+++ MATERIAL SHOWN
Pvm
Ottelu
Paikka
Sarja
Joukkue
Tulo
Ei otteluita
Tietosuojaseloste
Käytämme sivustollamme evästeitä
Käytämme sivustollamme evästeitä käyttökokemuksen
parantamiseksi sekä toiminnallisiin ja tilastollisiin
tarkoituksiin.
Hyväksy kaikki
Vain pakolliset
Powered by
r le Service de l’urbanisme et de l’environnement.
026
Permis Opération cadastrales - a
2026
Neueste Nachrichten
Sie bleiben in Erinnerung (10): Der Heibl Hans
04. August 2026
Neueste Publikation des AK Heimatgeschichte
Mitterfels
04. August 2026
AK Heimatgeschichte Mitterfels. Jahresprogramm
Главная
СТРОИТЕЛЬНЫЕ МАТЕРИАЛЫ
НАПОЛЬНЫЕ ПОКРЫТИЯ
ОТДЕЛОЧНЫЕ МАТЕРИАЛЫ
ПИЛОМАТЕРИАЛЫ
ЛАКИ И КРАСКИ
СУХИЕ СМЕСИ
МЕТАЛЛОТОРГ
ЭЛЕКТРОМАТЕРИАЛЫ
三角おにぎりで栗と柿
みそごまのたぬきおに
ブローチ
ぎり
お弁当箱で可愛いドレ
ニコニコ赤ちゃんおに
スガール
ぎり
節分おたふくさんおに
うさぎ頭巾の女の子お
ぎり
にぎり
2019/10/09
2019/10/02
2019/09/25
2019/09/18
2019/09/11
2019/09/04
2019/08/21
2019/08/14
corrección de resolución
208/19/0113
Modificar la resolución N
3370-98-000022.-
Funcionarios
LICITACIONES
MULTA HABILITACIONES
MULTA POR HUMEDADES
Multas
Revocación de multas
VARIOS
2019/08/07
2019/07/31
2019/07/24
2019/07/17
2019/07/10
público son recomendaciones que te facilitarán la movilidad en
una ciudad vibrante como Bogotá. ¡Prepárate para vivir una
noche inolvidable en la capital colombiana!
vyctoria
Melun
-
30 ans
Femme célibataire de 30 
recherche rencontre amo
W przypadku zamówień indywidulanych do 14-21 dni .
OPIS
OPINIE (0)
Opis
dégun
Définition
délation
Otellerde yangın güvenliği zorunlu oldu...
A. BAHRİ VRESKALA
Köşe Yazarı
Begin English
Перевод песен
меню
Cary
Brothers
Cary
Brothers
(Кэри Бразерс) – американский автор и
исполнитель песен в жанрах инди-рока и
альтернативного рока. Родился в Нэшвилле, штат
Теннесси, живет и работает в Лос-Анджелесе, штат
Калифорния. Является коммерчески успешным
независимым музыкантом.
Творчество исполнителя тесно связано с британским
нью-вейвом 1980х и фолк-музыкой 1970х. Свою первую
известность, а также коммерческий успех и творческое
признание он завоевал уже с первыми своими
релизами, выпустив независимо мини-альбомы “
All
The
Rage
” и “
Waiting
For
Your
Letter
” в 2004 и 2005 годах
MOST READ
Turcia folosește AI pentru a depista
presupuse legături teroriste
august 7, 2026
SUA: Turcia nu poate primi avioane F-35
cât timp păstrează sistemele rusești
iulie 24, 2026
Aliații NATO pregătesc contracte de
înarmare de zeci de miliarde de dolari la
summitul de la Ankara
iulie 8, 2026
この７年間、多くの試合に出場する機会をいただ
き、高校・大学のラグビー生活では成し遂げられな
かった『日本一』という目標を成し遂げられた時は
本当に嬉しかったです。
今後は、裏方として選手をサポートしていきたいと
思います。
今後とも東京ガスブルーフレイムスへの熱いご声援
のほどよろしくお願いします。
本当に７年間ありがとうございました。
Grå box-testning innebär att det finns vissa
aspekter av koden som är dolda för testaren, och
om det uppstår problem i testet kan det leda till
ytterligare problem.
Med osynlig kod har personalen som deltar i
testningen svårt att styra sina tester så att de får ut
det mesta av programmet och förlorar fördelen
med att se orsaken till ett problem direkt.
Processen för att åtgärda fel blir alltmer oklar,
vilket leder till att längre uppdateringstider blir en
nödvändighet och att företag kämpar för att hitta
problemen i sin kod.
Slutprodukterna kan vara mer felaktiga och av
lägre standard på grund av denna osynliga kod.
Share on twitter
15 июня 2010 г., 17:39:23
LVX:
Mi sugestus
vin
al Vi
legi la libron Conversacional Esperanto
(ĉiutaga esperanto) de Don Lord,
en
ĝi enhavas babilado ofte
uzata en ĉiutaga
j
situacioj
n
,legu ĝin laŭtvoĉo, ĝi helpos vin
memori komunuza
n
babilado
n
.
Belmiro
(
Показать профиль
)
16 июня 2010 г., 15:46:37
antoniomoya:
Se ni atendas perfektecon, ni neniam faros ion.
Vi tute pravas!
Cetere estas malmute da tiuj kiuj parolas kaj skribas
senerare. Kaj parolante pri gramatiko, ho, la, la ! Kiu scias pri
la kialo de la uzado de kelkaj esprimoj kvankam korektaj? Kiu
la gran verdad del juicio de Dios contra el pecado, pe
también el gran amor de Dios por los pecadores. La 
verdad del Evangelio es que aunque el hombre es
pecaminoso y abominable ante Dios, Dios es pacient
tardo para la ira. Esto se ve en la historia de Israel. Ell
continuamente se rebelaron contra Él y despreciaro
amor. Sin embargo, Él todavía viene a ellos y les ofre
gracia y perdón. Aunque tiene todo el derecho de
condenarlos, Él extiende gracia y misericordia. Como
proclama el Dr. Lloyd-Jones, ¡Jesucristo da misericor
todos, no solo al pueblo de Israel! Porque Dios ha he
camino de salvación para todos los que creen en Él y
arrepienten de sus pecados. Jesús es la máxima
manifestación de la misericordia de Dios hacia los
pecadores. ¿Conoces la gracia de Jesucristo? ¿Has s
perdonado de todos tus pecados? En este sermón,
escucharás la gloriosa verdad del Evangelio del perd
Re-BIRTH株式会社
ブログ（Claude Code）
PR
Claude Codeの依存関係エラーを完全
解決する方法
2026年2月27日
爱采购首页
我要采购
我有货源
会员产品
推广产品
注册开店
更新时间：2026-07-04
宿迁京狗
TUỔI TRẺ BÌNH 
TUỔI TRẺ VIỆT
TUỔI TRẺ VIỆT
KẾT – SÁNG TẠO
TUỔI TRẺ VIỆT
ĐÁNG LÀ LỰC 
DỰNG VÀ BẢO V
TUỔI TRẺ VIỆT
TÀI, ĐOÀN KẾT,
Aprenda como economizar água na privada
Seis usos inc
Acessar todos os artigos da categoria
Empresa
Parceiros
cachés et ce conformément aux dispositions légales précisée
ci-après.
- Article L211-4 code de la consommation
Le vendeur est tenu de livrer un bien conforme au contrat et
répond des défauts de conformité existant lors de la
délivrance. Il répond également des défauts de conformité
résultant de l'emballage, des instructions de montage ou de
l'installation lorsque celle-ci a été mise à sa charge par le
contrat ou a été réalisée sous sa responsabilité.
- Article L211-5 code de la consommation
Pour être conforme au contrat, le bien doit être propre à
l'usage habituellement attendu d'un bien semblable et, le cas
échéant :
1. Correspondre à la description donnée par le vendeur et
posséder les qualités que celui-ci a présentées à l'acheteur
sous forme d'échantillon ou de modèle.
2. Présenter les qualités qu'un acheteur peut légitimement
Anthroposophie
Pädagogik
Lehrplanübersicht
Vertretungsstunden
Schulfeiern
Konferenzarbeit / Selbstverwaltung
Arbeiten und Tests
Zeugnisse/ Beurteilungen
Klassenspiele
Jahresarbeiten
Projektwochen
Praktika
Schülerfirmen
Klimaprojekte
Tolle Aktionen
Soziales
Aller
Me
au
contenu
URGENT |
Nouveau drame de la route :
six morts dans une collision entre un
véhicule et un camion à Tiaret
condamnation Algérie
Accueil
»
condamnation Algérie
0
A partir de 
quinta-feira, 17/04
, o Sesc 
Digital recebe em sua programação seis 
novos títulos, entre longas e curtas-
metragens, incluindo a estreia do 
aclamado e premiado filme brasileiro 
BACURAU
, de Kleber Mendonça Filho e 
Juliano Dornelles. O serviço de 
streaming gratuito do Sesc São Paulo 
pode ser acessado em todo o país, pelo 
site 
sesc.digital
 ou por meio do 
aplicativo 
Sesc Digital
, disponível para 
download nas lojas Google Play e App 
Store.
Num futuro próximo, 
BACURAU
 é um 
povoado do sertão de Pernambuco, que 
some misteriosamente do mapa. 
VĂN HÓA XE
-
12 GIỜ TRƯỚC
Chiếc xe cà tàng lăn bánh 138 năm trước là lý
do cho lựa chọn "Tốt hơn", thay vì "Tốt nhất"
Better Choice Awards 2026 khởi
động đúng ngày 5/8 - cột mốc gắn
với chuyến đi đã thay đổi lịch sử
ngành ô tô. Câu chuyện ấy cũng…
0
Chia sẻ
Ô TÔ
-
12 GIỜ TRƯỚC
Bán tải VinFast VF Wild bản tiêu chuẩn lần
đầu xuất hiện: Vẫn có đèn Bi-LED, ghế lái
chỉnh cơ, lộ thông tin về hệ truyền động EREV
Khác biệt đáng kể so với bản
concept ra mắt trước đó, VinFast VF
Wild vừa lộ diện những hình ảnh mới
++++++
* _ACTIVITY_: Locate the word "штат" in the data above. Copy every line carrying it.

* _OUTPUT FOR THIS TASK_:
альтернативного рока. Родился в Нэшвилле, штат
Теннесси, живет и работает в Лос-Анджелесе, штат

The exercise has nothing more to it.